Opposition to the shutdowns of public gathering places, including churches and schools, is well documented by news outlets, here and nationwide, during the Spanish flu. Perhaps because of the war that had just ended, and roiling unrest overseas, "people came together" after the influenza outbreak of 1918.
Not so COVID.
Lostroh said she worries the current schism will quickly cost the U.S. its title as the global gold standard of science and medical innovation.

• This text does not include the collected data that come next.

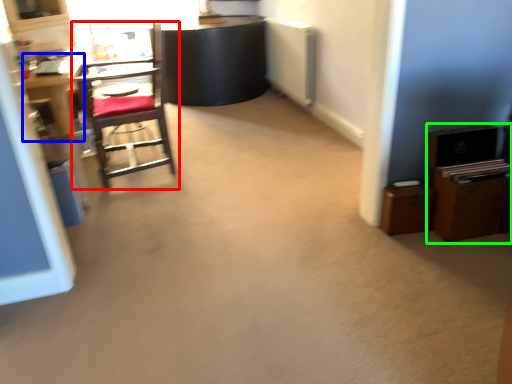 Question: Estimate the real-world distances between objects in this image. Which object is farther from chair (highlighted by a red box), desk (highlighted by a blue box) or dresser (highlighted by a green box)?

Choices:
 (A) desk
 (B) dresser

Answer: (B) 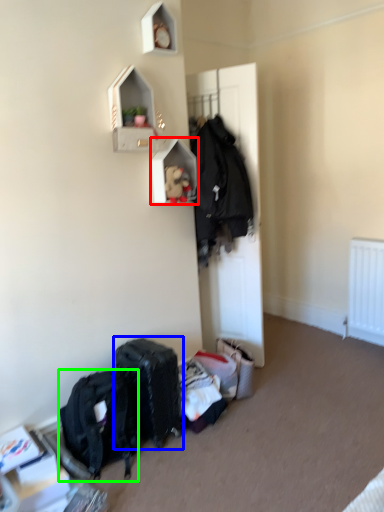 Question: Considering the real-world distances, which object is closest to shelf (highlighted by a red box)? luggage and bags (highlighted by a blue box) or backpack (highlighted by a green box).

Choices:
 (A) luggage and bags
 (B) backpack

Answer: (A) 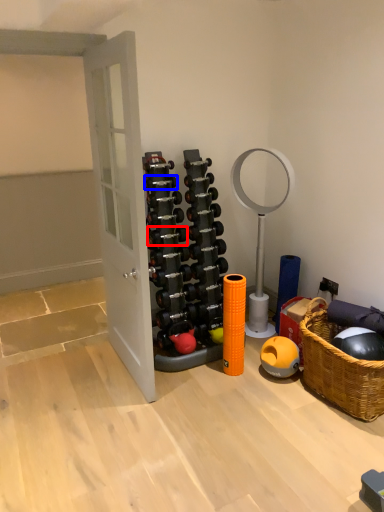 Question: Which object appears farthest to the camera in this image, dumbbell (highlighted by a red box) or dumbbell (highlighted by a blue box)?

Choices:
 (A) dumbbell
 (B) dumbbell

Answer: (A) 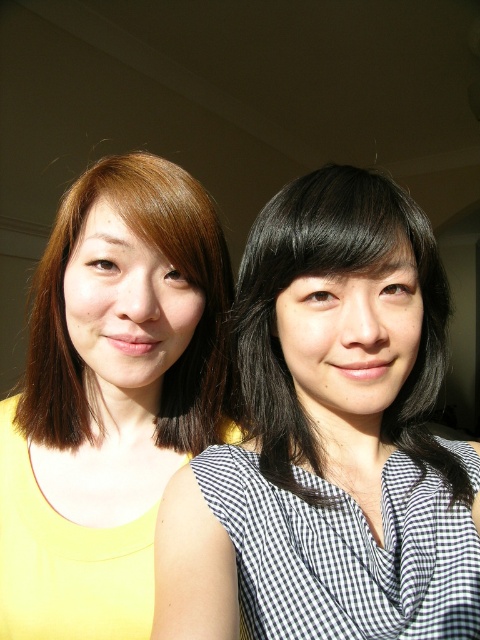 Question: Which object is farther from the camera taking this photo?

Choices:
 (A) yellow matte tank top at left
 (B) black checkered blouse at center

Answer: (A)

Question: Which of the following is the farthest from the observer?

Choices:
 (A) (315, 412)
 (B) (36, 502)

Answer: (B)

Question: Is black checkered blouse at center below yellow matte tank top at left?

Choices:
 (A) yes
 (B) no

Answer: (B)

Question: Does black checkered blouse at center lie behind yellow matte tank top at left?

Choices:
 (A) no
 (B) yes

Answer: (A)

Question: Is black checkered blouse at center bigger than yellow matte tank top at left?

Choices:
 (A) no
 (B) yes

Answer: (B)

Question: Which object appears closest to the camera in this image?

Choices:
 (A) yellow matte tank top at left
 (B) black checkered blouse at center

Answer: (B) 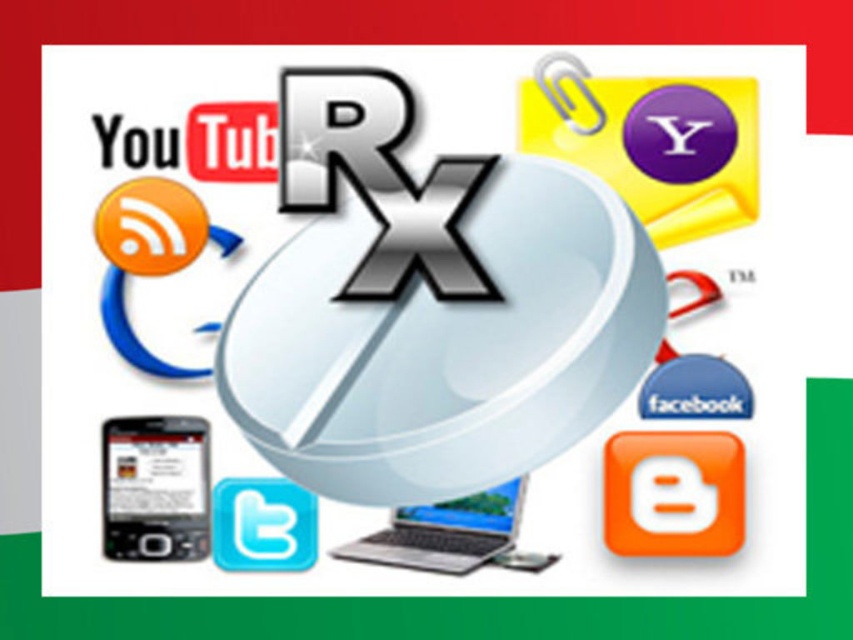 Question: Can you confirm if black glossy phone at bottom left is wider than satin silver laptop at center?

Choices:
 (A) yes
 (B) no

Answer: (B)

Question: Which of the following is the farthest from the observer?

Choices:
 (A) satin silver laptop at center
 (B) black glossy phone at bottom left

Answer: (A)

Question: Can you confirm if black glossy phone at bottom left is positioned below satin silver laptop at center?

Choices:
 (A) yes
 (B) no

Answer: (B)

Question: Which point appears closest to the camera in this image?

Choices:
 (A) (149, 429)
 (B) (419, 529)

Answer: (A)

Question: Is black glossy phone at bottom left closer to camera compared to satin silver laptop at center?

Choices:
 (A) yes
 (B) no

Answer: (A) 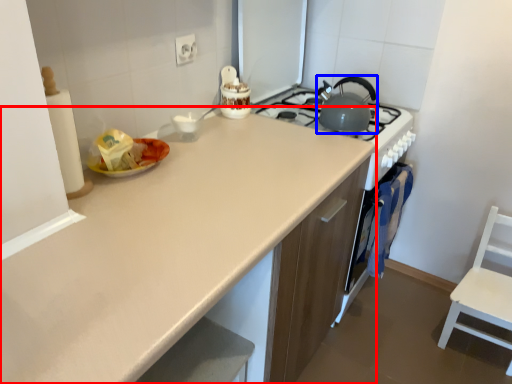 Question: Among these objects, which one is nearest to the camera, countertop (highlighted by a red box) or kitchen appliance (highlighted by a blue box)?

Choices:
 (A) countertop
 (B) kitchen appliance

Answer: (A) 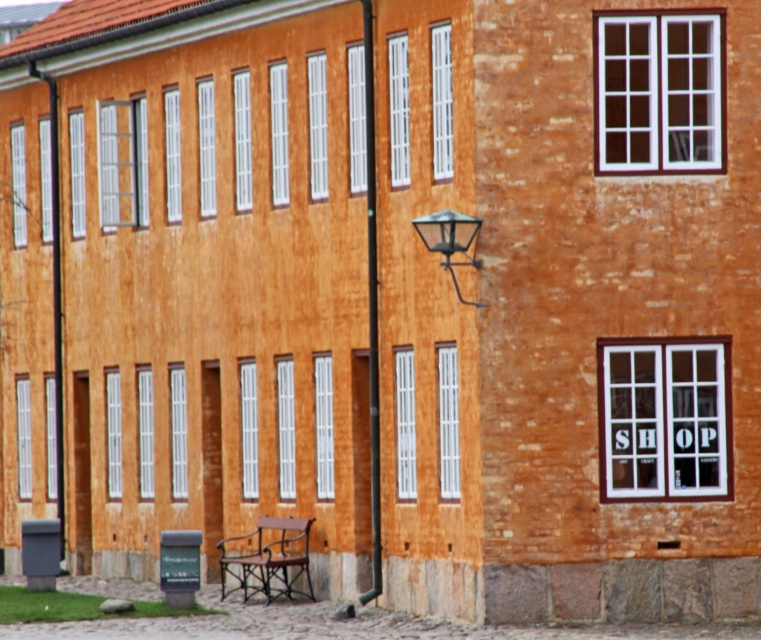 Who is lower down, wooden park bench at lower center or black glass lamp at center?

Positioned lower is wooden park bench at lower center.

Does wooden park bench at lower center have a larger size compared to black glass lamp at center?

Indeed, wooden park bench at lower center has a larger size compared to black glass lamp at center.

The width and height of the screenshot is (761, 640). Describe the element at coordinates (268, 557) in the screenshot. I see `wooden park bench at lower center` at that location.

Locate an element on the screen. This screenshot has width=761, height=640. wooden park bench at lower center is located at coordinates (268, 557).

Between metallic black lamp post at left and black glass lamp at center, which one has more height?

Standing taller between the two is metallic black lamp post at left.

Between metallic black lamp post at left and black glass lamp at center, which one appears on the left side from the viewer's perspective?

From the viewer's perspective, metallic black lamp post at left appears more on the left side.

This screenshot has width=761, height=640. I want to click on metallic black lamp post at left, so click(56, 294).

Can you confirm if wooden park bench at lower center is positioned below metallic black lamp post at left?

No.

Who is positioned more to the left, wooden park bench at lower center or metallic black lamp post at left?

Positioned to the left is metallic black lamp post at left.

Is point (266, 572) positioned behind point (61, 452)?

No, (266, 572) is in front of (61, 452).

Identify the location of wooden park bench at lower center. (268, 557). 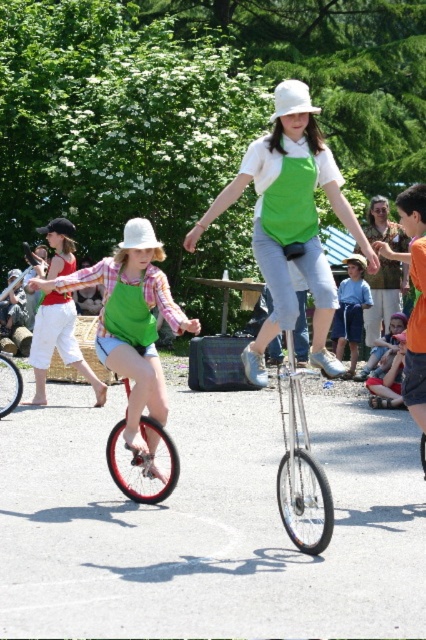 Question: Can you confirm if green fabric dress at center is bigger than silver metallic bicycle at center?

Choices:
 (A) yes
 (B) no

Answer: (A)

Question: Which point appears farthest from the camera in this image?

Choices:
 (A) (367, 376)
 (B) (103, 326)

Answer: (A)

Question: Among these objects, which one is farthest from the camera?

Choices:
 (A) green fabric dress at center
 (B) silver metallic bicycle at center

Answer: (A)

Question: Can you confirm if green matte apron at center is positioned below green fabric dress at center?

Choices:
 (A) no
 (B) yes

Answer: (A)

Question: Can you confirm if blue denim shorts at center is positioned below silver metallic bicycle at center?

Choices:
 (A) no
 (B) yes

Answer: (A)

Question: Which is farther from the blue denim shorts at center?

Choices:
 (A) green fabric dress at center
 (B) silver metallic bicycle at center

Answer: (B) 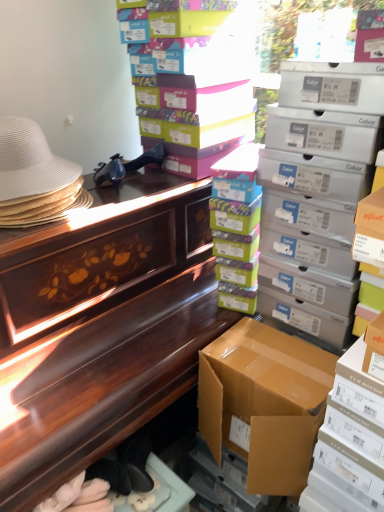 Question: Does multicolored cardboard boxes at center, the 3th box positioned from the top, have a lesser width compared to brown cardboard box at lower right, positioned as the fourth box in top-to-bottom order?

Choices:
 (A) yes
 (B) no

Answer: (A)

Question: From a real-world perspective, is multicolored cardboard boxes at center, the 3th box positioned from the top, over brown cardboard box at lower right, positioned as the fourth box in top-to-bottom order?

Choices:
 (A) no
 (B) yes

Answer: (B)

Question: Would you say multicolored cardboard boxes at center, acting as the 3th box starting from the bottom, is a long distance from brown cardboard box at lower right, positioned as the fourth box in top-to-bottom order?

Choices:
 (A) no
 (B) yes

Answer: (A)

Question: Does multicolored cardboard boxes at center, acting as the 3th box starting from the bottom, have a greater height compared to brown cardboard box at lower right, positioned as the fourth box in top-to-bottom order?

Choices:
 (A) no
 (B) yes

Answer: (B)

Question: Is brown cardboard box at lower right, the 2th box in the bottom-to-top sequence, inside multicolored cardboard boxes at center, acting as the 3th box starting from the bottom?

Choices:
 (A) yes
 (B) no

Answer: (B)

Question: Can you confirm if multicolored cardboard boxes at center, the 3th box positioned from the top, is positioned to the left of brown cardboard box at lower right, the 2th box in the bottom-to-top sequence?

Choices:
 (A) no
 (B) yes

Answer: (B)

Question: Considering the relative sizes of matte cardboard box at upper right, marked as the second box in a top-to-bottom arrangement, and multicolored cardboard boxes at center, acting as the 3th box starting from the bottom, in the image provided, is matte cardboard box at upper right, marked as the second box in a top-to-bottom arrangement, thinner than multicolored cardboard boxes at center, acting as the 3th box starting from the bottom,?

Choices:
 (A) yes
 (B) no

Answer: (B)

Question: Considering the relative positions of matte cardboard box at upper right, which is counted as the 4th box, starting from the bottom, and multicolored cardboard boxes at center, the 3th box positioned from the top, in the image provided, is matte cardboard box at upper right, which is counted as the 4th box, starting from the bottom, to the right of multicolored cardboard boxes at center, the 3th box positioned from the top, from the viewer's perspective?

Choices:
 (A) yes
 (B) no

Answer: (A)

Question: From the image's perspective, is matte cardboard box at upper right, marked as the second box in a top-to-bottom arrangement, above multicolored cardboard boxes at center, the 3th box positioned from the top?

Choices:
 (A) no
 (B) yes

Answer: (B)

Question: Can you confirm if matte cardboard box at upper right, marked as the second box in a top-to-bottom arrangement, is wider than multicolored cardboard boxes at center, the 3th box positioned from the top?

Choices:
 (A) yes
 (B) no

Answer: (A)

Question: From the image's perspective, is matte cardboard box at upper right, which is counted as the 4th box, starting from the bottom, below multicolored cardboard boxes at center, acting as the 3th box starting from the bottom?

Choices:
 (A) no
 (B) yes

Answer: (A)

Question: From a real-world perspective, is matte cardboard box at upper right, marked as the second box in a top-to-bottom arrangement, located beneath multicolored cardboard boxes at center, the 3th box positioned from the top?

Choices:
 (A) yes
 (B) no

Answer: (B)

Question: Does multicolored cardboard boxes at center, the 3th box positioned from the top, appear on the right side of white woven hat at left?

Choices:
 (A) yes
 (B) no

Answer: (A) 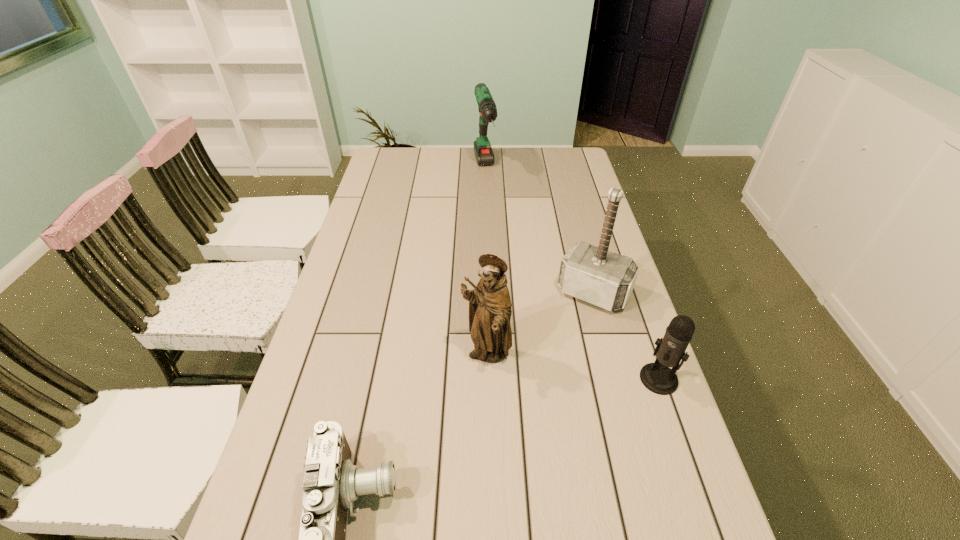 Identify the location of vacant space at the far right corner. Image resolution: width=960 pixels, height=540 pixels. (570, 168).

Where is `vacant region at the near right corner`? vacant region at the near right corner is located at coordinates (659, 506).

This screenshot has height=540, width=960. In order to click on empty space that is in between the fourth nearest object and the drill in this screenshot , I will do `click(539, 231)`.

Find the location of a particular element. This screenshot has width=960, height=540. free space between the fourth nearest object and the figurine is located at coordinates (540, 324).

Find the location of a particular element. This screenshot has height=540, width=960. vacant space that's between the farthest object and the hammer is located at coordinates point(539,231).

Image resolution: width=960 pixels, height=540 pixels. What are the coordinates of `vacant space in between the fourth tallest object and the second farthest object` in the screenshot? It's located at (626, 336).

The height and width of the screenshot is (540, 960). In order to click on vacant area that lies between the fourth tallest object and the second farthest object in this screenshot , I will do `click(626, 336)`.

Locate an element on the screen. This screenshot has height=540, width=960. free point between the second shortest object and the second farthest object is located at coordinates (626, 336).

The width and height of the screenshot is (960, 540). I want to click on vacant area that lies between the hammer and the second shortest object, so click(626, 336).

Select which object appears as the closest to the fourth nearest object. Please provide its 2D coordinates. Your answer should be formatted as a tuple, i.e. [(x, y)], where the tuple contains the x and y coordinates of a point satisfying the conditions above.

[(657, 377)] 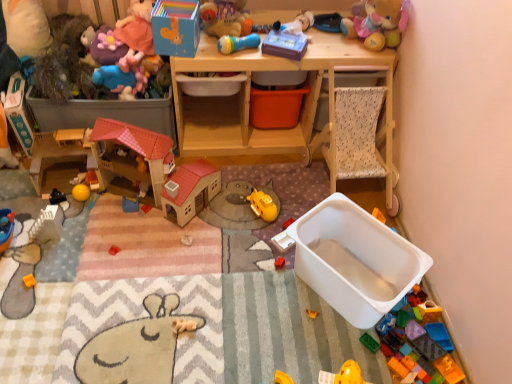 Image resolution: width=512 pixels, height=384 pixels. Identify the location of free area behind yellow matte submarine at center, marked as the 9th toy in a left-to-right arrangement. (266, 182).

She's already seeing impacts, and they don't bode well.
"Normally, in any given year, I have three or four advisees who want to go to graduate school and earn a Ph.D. in some kind of biomedical research," she said. "This year, for the first time ever in my 22 years as a professor here, I've had very good students apply to graduate school and not get in because they've been told that the number of funded Ph.D. positions available is only 30% of what it had been last year."
She estimated the nation stands to lose two-thirds of its future biomedical research workforce because of the recent, drastic cuts to the budget NIH taps to award grants, as well as the firing -- in February -- of more than 1,000 staff members.
America stands on the brink of losing a generation of medical and scientific minds, Lostroh said.
Best-case scenario, we're queued up for a setback of at least a decade.
"It's really going to be devastating for the whole field of virology, because the NIH is the anchor that drives all virology research, and not just the United States, either," she said. "It's the best source of funding for the best research in the world."
During his confirmation hearings last week, Bhattacharya stopped short of saying whether he would push back against the drastic cuts to the agency he's been tapped to lead, the heretofore largest funder of biomedical research in the world.